REQUIREMENT: Nothing outside the range is to be copied. From the entries below, reproduce exactly the lines starting at the one with "כדי שלא יתערער עולמו" and ending at the one with "éhicula Mercedes-Benz C 200 SUV d'occasion.", without pictures.

TASK MATERIAL:
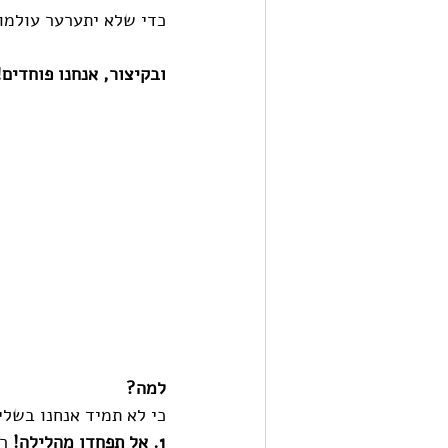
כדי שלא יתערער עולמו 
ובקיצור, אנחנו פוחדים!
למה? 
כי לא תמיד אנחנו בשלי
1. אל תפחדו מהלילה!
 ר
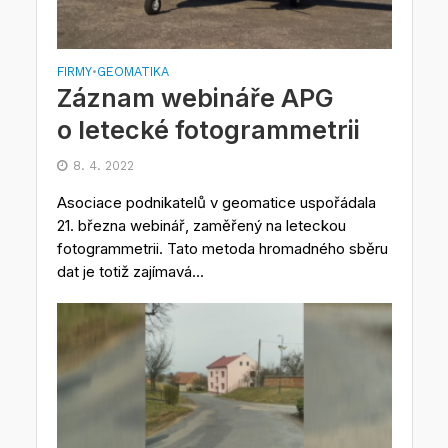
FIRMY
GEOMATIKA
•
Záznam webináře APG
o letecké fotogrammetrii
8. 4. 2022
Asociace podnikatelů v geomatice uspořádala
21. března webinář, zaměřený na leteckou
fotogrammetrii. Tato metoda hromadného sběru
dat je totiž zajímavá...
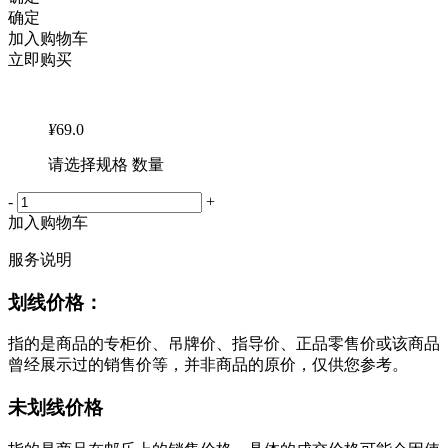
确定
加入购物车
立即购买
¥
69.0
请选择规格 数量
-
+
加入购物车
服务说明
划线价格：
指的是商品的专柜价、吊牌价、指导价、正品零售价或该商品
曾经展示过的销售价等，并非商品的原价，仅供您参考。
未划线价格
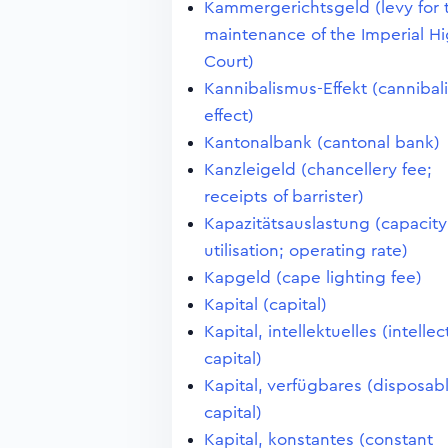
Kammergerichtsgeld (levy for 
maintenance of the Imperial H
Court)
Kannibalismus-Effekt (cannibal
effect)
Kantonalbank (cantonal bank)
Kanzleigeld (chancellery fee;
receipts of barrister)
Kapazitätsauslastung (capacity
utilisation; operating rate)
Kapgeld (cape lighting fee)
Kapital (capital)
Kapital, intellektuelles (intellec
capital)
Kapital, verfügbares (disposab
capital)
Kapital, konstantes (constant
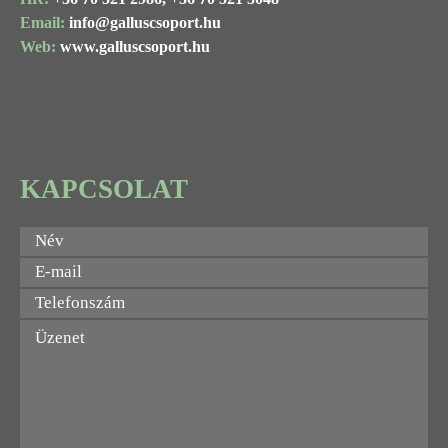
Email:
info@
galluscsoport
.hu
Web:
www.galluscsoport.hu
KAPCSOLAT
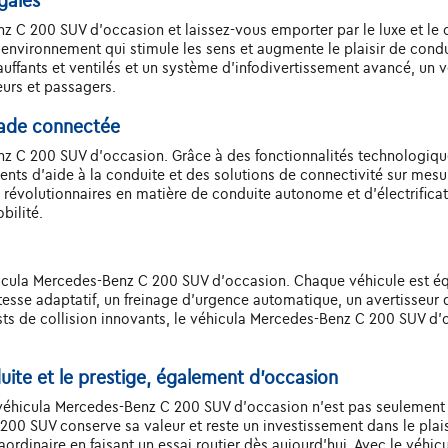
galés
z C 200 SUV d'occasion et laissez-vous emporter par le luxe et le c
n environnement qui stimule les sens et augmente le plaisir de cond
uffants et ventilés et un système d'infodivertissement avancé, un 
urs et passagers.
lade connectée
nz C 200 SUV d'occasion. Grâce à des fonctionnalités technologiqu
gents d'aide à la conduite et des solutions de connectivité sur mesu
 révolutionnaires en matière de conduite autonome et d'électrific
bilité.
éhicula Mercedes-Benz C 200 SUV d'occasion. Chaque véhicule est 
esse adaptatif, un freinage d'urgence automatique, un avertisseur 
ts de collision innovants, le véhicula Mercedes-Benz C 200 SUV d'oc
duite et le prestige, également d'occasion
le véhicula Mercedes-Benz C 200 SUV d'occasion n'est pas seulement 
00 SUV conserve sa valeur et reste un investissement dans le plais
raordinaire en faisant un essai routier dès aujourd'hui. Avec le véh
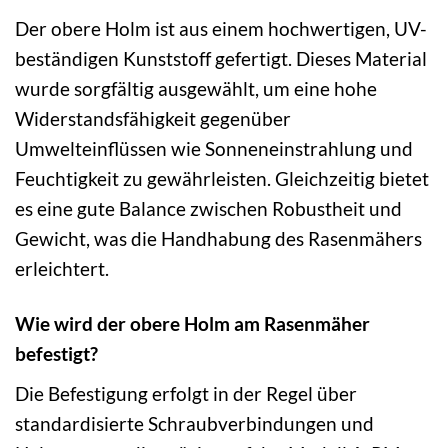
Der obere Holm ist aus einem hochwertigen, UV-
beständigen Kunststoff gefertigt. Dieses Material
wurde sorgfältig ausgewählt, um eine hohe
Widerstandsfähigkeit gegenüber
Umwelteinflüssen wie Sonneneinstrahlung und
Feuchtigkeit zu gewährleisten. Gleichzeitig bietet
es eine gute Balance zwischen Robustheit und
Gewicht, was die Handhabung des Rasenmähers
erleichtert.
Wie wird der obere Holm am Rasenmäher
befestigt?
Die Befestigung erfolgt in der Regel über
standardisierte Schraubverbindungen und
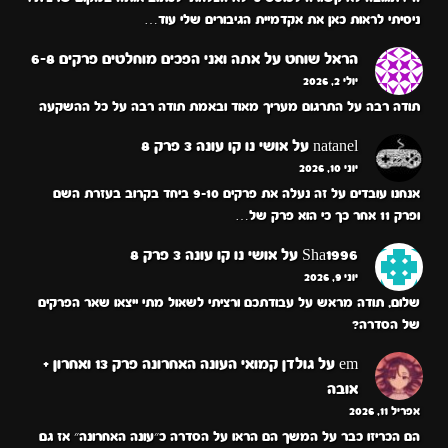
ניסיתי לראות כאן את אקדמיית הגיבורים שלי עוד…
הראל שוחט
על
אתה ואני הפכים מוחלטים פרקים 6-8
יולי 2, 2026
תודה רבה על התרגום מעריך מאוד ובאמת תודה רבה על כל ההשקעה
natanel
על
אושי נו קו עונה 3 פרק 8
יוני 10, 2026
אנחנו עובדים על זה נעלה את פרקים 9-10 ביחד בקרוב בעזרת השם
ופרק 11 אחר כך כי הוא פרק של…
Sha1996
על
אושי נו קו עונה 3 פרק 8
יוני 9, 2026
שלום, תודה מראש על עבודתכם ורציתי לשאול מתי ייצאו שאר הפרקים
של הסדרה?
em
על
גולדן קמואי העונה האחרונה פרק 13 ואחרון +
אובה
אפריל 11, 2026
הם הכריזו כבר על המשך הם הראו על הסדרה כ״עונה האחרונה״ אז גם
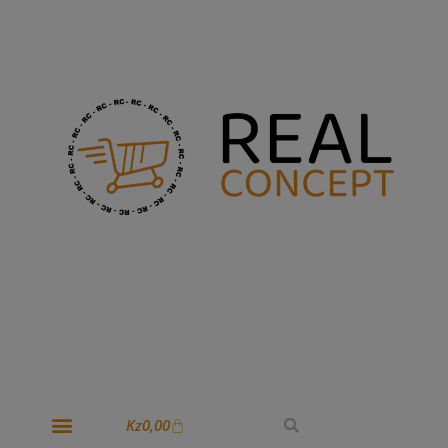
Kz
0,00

* * *

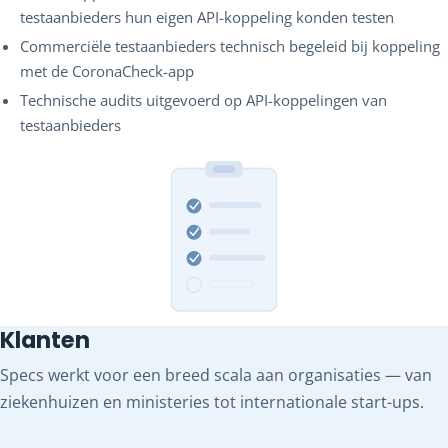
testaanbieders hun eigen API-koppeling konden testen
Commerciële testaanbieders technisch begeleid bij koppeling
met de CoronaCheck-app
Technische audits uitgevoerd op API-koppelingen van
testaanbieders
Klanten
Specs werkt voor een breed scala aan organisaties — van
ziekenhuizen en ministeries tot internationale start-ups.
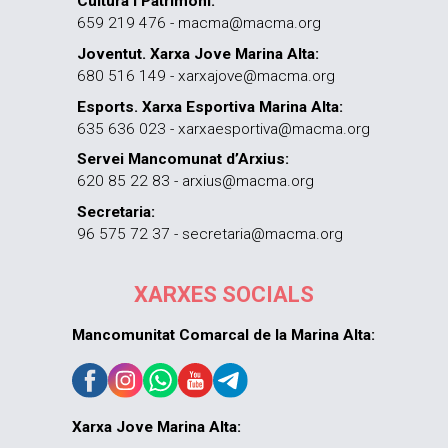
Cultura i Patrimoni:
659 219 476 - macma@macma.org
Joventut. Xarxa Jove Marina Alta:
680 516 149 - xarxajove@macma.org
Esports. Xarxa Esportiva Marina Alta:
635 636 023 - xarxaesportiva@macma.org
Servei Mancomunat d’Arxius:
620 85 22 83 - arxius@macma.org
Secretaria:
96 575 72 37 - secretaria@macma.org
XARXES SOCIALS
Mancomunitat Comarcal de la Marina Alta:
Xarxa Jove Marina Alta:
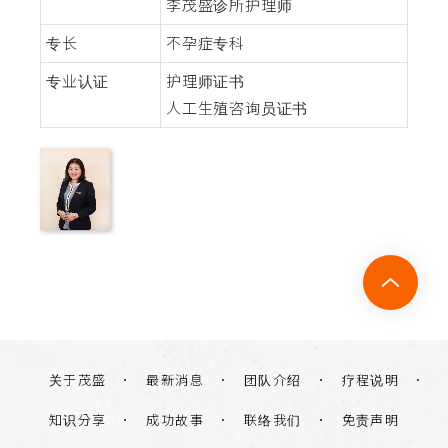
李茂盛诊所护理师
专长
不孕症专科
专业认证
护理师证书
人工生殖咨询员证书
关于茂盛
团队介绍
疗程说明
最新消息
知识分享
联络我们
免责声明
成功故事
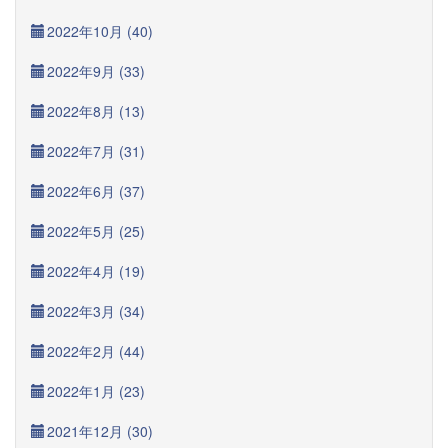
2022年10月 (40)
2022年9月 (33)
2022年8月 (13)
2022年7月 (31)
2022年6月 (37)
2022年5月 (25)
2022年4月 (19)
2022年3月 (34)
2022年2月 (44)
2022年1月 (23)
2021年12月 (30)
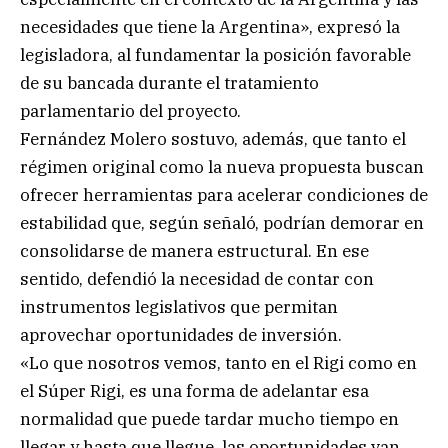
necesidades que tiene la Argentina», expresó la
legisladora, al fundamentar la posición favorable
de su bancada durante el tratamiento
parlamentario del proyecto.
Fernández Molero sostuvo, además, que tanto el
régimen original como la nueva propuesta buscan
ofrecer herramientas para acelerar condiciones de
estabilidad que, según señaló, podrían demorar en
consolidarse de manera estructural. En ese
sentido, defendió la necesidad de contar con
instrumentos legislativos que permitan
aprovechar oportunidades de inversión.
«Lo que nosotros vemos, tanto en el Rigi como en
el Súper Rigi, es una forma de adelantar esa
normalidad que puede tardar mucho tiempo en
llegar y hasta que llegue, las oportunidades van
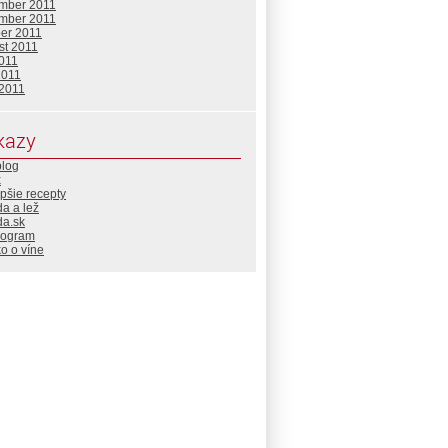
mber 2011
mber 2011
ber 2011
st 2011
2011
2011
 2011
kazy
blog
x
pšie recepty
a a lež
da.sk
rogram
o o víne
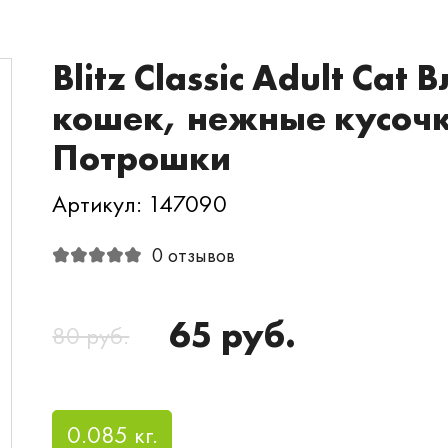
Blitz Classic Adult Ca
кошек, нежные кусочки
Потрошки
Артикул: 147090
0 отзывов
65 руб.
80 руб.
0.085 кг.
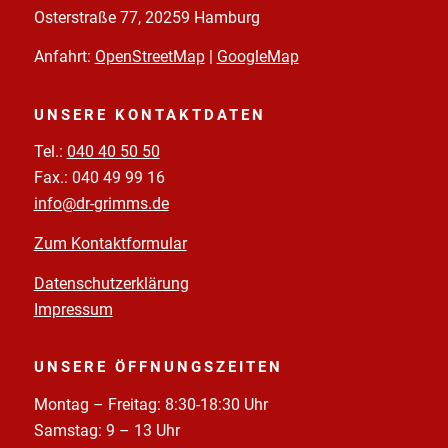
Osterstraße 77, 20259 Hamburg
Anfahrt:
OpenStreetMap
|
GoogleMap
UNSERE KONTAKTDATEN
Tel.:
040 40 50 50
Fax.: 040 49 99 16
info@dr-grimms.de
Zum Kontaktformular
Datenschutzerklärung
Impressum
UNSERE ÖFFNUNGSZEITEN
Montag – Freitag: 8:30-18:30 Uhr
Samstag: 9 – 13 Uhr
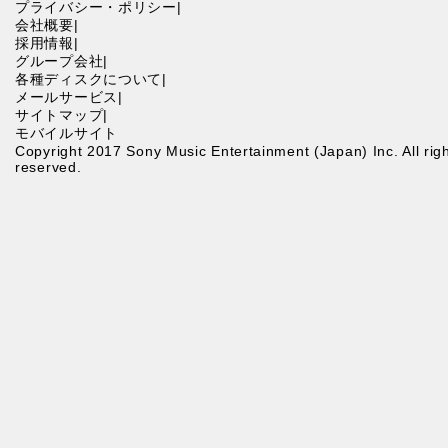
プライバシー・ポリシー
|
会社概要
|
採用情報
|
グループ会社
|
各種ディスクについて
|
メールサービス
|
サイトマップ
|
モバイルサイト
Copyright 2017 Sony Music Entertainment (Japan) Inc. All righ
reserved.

SOLUTION TO THE PROBLEM:
כדי שלא יתערער עולמו 
ובקיצור, אנחנו פוחדים!
למה? 
כי לא תמיד אנחנו בשלי
1. אל תפחדו מהלילה!
 ר
FIRMY
GEOMATIKA
•
Záznam webináře APG
o letecké fotogrammetrii
8. 4. 2022
Asociace podnikatelů v geomatice uspořádala
21. března webinář, zaměřený na leteckou
fotogrammetrii. Tato metoda hromadného sběru
dat je totiž zajímavá...
确定
加入购物车
立即购买
¥
69.0
请选择规格 数量
-
+
加入购物车
服务说明
划线价格：
指的是商品的专柜价、吊牌价、指导价、正品零售价或该商品
曾经展示过的销售价等，并非商品的原价，仅供您参考。
未划线价格
Kammergerichtsgeld (levy for 
maintenance of the Imperial H
Court)
Kannibalismus-Effekt (cannibal
effect)
Kantonalbank (cantonal bank)
Kanzleigeld (chancellery fee;
receipts of barrister)
Kapazitätsauslastung (capacity
utilisation; operating rate)
Kapgeld (cape lighting fee)
Kapital (capital)
Kapital, intellektuelles (intellec
capital)
Kapital, verfügbares (disposab
capital)
Kapital, konstantes (constant
Email:
info@
galluscsoport
.hu
Web:
www.galluscsoport.hu
KAPCSOLAT
galés
z C 200 SUV d'occasion et laissez-vous emporter par le luxe et le c
n environnement qui stimule les sens et augmente le plaisir de cond
uffants et ventilés et un système d'infodivertissement avancé, un 
urs et passagers.
lade connectée
nz C 200 SUV d'occasion. Grâce à des fonctionnalités technologiqu
gents d'aide à la conduite et des solutions de connectivité sur mesu
 révolutionnaires en matière de conduite autonome et d'électrific
bilité.
éhicula Mercedes-Benz C 200 SUV d'occasion. Chaque véhicule est 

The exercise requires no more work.